Landscape with Dead Dons by • Robert Robinson (Gollancz, £6.95).

IF I WERE the Robert Robinson of 1982 I'm not sure that I would want to expose the Robinson of 1956 to the public gaze, unless c/o a pseudonym.

I tried to catch the voice of the TV and radio Robert Robinson in these pages, but was unable to. I felt rather that here was a writer who hadn't yet quite mastered the use of one of the world's treasures, our language.

And if the prose is overdone a bit, so are the characters they're all undergraduates in disguise, including Autumn and Dorcas, the policemen, the elderly Mrs Spectre, and the first murder victim, whose interests were "gyrander, brasses, crosswords and malice".

It is nevertheless a most literary work, and lovers of our heritage as well as Oxford graduates with fond memories, should enjoy it.

IN Ginger, You're Barmy, David Lodge catches the spirit of the days of National Service conscription and expresses it with the ease of a natural writer. To a large extent it is a tale of survival in what to the author was two years of mindless waste.

But it is easy to transpose at least the survival part to any walk of life — with the common hopes and fears and uncertainties of young men entering life away from home. All types are there — the older, graduate, Jonathan, capable of a detached understanding of where his interests lie, the more actively hostile Mike (who by the way bears a surprising resemblance to the young Sebastian Flyte in his application of the Faith to death) the hypersensitive and inexperienced Percy, the sadistic corporal, and the chorus of crude soldiery and idiot junior officers. And there is Pauline in the background whom Jonathan woos and wins. But nothing in life seems to turn out quite as you expected.

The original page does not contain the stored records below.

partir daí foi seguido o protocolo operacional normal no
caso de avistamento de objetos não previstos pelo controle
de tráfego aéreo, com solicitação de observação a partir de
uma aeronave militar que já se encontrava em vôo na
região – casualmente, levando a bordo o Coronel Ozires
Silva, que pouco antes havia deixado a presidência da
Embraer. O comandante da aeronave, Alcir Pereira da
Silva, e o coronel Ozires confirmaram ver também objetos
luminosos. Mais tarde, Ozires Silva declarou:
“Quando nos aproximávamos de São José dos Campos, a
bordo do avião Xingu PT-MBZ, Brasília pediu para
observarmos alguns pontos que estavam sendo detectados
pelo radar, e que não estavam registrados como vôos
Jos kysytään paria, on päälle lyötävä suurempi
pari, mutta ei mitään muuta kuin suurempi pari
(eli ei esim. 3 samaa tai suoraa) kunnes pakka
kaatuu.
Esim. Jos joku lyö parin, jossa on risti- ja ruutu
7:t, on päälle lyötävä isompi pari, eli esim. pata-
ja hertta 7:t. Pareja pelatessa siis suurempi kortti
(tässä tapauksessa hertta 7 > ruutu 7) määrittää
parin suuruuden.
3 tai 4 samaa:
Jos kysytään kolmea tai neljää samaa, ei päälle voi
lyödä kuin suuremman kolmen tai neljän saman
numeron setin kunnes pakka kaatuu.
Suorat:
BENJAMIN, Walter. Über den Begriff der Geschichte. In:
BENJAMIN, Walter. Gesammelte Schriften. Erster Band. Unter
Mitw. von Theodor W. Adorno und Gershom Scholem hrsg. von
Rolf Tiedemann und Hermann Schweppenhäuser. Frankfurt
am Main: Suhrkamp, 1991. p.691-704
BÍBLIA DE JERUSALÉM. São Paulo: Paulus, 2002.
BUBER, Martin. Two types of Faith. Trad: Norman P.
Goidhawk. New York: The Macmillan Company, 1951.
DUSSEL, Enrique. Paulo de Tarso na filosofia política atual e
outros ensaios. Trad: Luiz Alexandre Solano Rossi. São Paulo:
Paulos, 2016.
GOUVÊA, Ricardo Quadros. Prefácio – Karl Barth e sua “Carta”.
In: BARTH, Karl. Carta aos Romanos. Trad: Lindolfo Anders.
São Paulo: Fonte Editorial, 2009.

The author apologises for his coarseness of language (mild by today's standards) but I don't think he need have done. That vocabulary is as necessary to his work as it was to Chaucer in his Tales.

I STARTED this book with my own high hopes of it reinforced by the words of Anthony Burgess's introduction. I finished it, though, thinking less of both Mr Warner and Mr Burgess.

It is supposed to be untidy, unsystematic but basically contented human family (the village) contrasted with the ruthless, totalitarian society (the aerodrome) seeking with psychotic unfeeling to take over everyone — but with ordinary human life eventually prevailing.

It turns out, though, to be more than anything a tangled web of mothering and fathering, mainly in the past, and which the young are aware of as part of that unknown earlier world that if possible they will not be admitted to.

This degenerates into a whodunnit concerning immediate ancestry. It is introduced in a contrived scene in the vicarage, and is resolved at the end of the book by the murder victim of the plot's beginning confessing all and going to his death at the hands of one of his sons whose own death he had arranged half an hour before (to simplify it somewhat!).

His other son, the narrator Roy, is, pace Mr. Burgess, not "more convincing" than Winston Smith of Orwell's "1984". Roy is as impressionable a person as you could wish to meet, enticed and converted by every passing fancy. Smith had at least the spunk to have to be broken by torture and betrayal before he could love Big Brother.